Thanks to his time as a children’s counselor, Pace uses the positive psychology model in his work to help people reach their full potential. The positive psychology model is a psychological framework that focuses on understanding how recognizing an individual’s strengths contribute to their mental health and well-being.

“I have a very different mindset about education and what motivates people, and it’s not books,” Pace said.

He claimed that no one looks back at studying as their motivating factor, but usually, they are more motivated by personal connections with people.

These are sentiments that Pace shares with Exeter Union’s previous principal Bob Mayo, who was the principal at Exeter Union for nine years. However, Mayo recently accepted a job working for the Tulare County Office of Education (TCOE). Mayo described his thoughts on what he thinks the key to impacting students is.

“Empathy, patience, determination, perseverance and kindness – dealing with the world now, as our kids experience social media and mental health struggles, all of those coping skills that we can help develop are all key,” Mayo said.
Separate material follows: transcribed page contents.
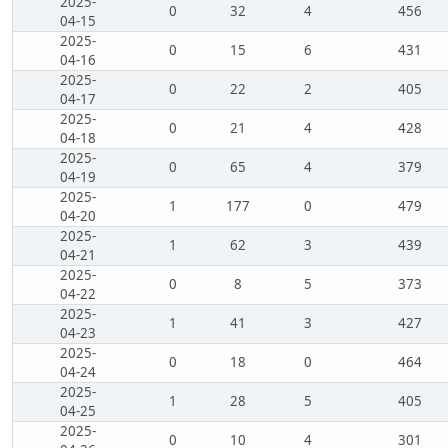
2025-
0
32
4
456
04-15
2025-
0
15
6
431
04-16
2025-
0
22
2
405
04-17
2025-
0
21
4
428
04-18
2025-
0
65
4
379
04-19
2025-
1
177
0
479
04-20
2025-
1
62
3
439
04-21
2025-
0
8
5
373
04-22
2025-
1
41
3
427
04-23
2025-
0
18
0
464
04-24
2025-
1
28
5
405
04-25
2025-
0
10
4
301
Mayo is now pursuing those goals by taking a more managerial position in running after-school and intervention programs at TCOE. He continues to see the students of Exeter Union as his kids, but is confident he is leaving them in good hands.

“Darrin was a colleague my entire time at Exeter. He and I share a lot of the same values and views. I’m very happy that he is going to be the principal at that high school,” Mayo said.

Mayo expressed that he is excited to continue supporting the students of Exeter and the rest of Tulare County in a new way as Pace supports them at the high school. After nine years at Exeter Union, he is grateful for all his community in Exeter.

“I want to thank the community for welcoming me, entrusting me with their students for as many years as they did. Exeter has now become my home and it’s my community,” Mayo said.